The Hawkline Monster Reminds Us That We're Still Just Animals
Mike Vitale is an eclectic consumer, from the idiosyncratic writings of Richard Brautigan, whose book, "The Hawkline Monster" is the genesis of his bands name, to the Beach Boys he remembers singing along to in fifth grade and the classic musical that infused his days in choir. Those influences permeate the original songs he's created on his band's debut album, "We Create and We Are Created."
One musical inference that most likely isn't in Vitale's lexicon is Johnny Paycheck. But had he not followed instructions in one of Paycheck's songs--taking his job and shoving it up his boss' ass--it's quite possible his band, and its record, wouldn't exist.The 35-year-old Long Beach resident opted to jump full-title into music after chucking his job at a successful internet web hosting company in 2008.
"I was just sitting there watching the owners of the company take family vacations to Europe and buying new Maseratis," Vitale says. "And meanwhile, for the employees it was like being in a giant bee hive all working for the Queen Bee. One day the boss called me into his office and started screaming at me that I was doing a terrible job. And I had busted my ass for that company. And I just figured, fuck it, if I was working that hard for someone else, I might as well work for myself."
The Internet's loss was local music's gain. He jumped full-time into music, something he'd been working at since around 2000, when he moved from his hometown of Visalia to Fullerton, cutting his chops at places like the McClains Coffee Shop, and the now-defunct Hub Cafe and Plush Lab, playing alongside fellow singer-songwriters like Mike Barnet and Tyrone Wells. He also immersed himself in the fertile Long Beach scene, rubbing chords in the same places as people like Brett Bixby, Jay Buchanan, and Rocco DeLucca.
"That's really what this band is about," he said. "Just me getting together with some of the many musicians I've come to know over the years."
A rotating roster of local musicians helped Vitale on the album, but the core involves himself, drummer Frank Reina and bass player Brad Cummings, and percussionist/sampler Tonatiuh Hernandez, who will join him on his three local gigs this weekend.

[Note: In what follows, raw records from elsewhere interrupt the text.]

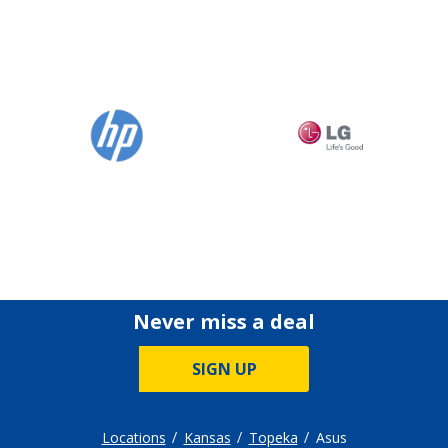
Never miss a deal
SIGN UP
Locations
Kansas
Topeka
Asus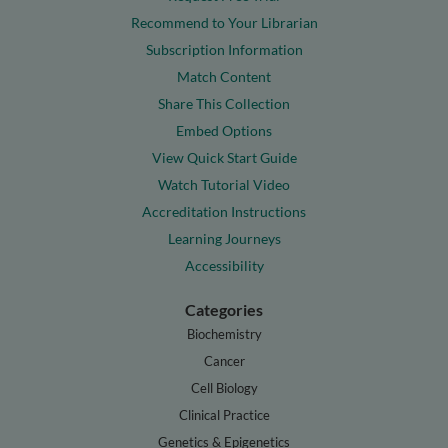
Recommend to Your Librarian
Subscription Information
Match Content
Share This Collection
Embed Options
View Quick Start Guide
Watch Tutorial Video
Accreditation Instructions
Learning Journeys
Accessibility
Categories
Biochemistry
Cancer
Cell Biology
Clinical Practice
Genetics & Epigenetics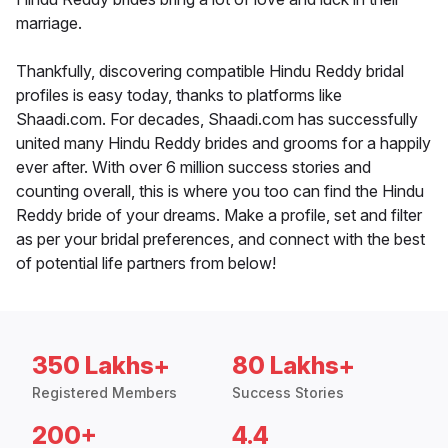
marriage.
Thankfully, discovering compatible Hindu Reddy bridal
profiles is easy today, thanks to platforms like
Shaadi.com. For decades, Shaadi.com has successfully
united many Hindu Reddy brides and grooms for a happily
ever after. With over 6 million success stories and
counting overall, this is where you too can find the Hindu
Reddy bride of your dreams. Make a profile, set and filter
as per your bridal preferences, and connect with the best
of potential life partners from below!
350 Lakhs+
80 Lakhs+
Registered Members
Success Stories
200+
4.4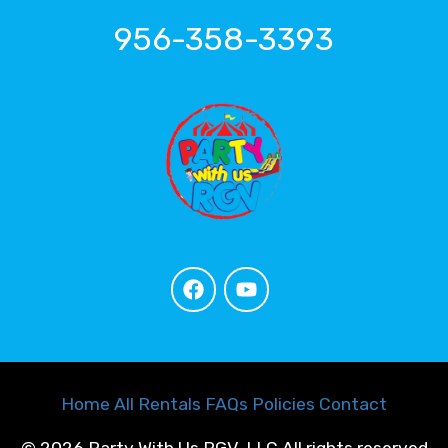
956-358-3393
Home
All Rentals
FAQs
Policies
Contact
©
2026 Party With Us RGV, LLC All rights reserved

The 11 songs on The Hawkline Monster's first album are all Vitale originals. And while there are a couple of love songs, most stem from observation of the weird shit that people do. "I like writing love songs, it's the most abundant human thing there is and there are thousands of reasons to write one. But the older I get, the more I'm drawn to all the intricacies and idiosyncratic weirdness in life. At the end of the day, I'd like a song to mean something."
As an example, Vitale points to "The Jungle," the first track from the record. "I hear people sometimes mention that they recognize they're animals but, usually, they talk as if animals are some kind of separate category of beings. But I look around and see how often we act like a bunch of fucking animals. The concept of personal space, or this stuff is mine, stay away from it. That's what all animals do. It seems hardwired into our DNA. Really, we're just animals with fiber-optic technology and computers. The farther we go with technology, we're still just animals."
The Hawkline Monster plays: Thursday at the Back Alley Bar and Grill, 116 1/2 W. Wilshire, Fullerton, 9 p.m.; Friday at Bella Terra Shopping Center, 7777 Edinger Ave., Huntington Beach, 7 p.m.; and Sunday at The Auld Dubliner, 71 S. Pine Ave., Long Beach, 10 p.m.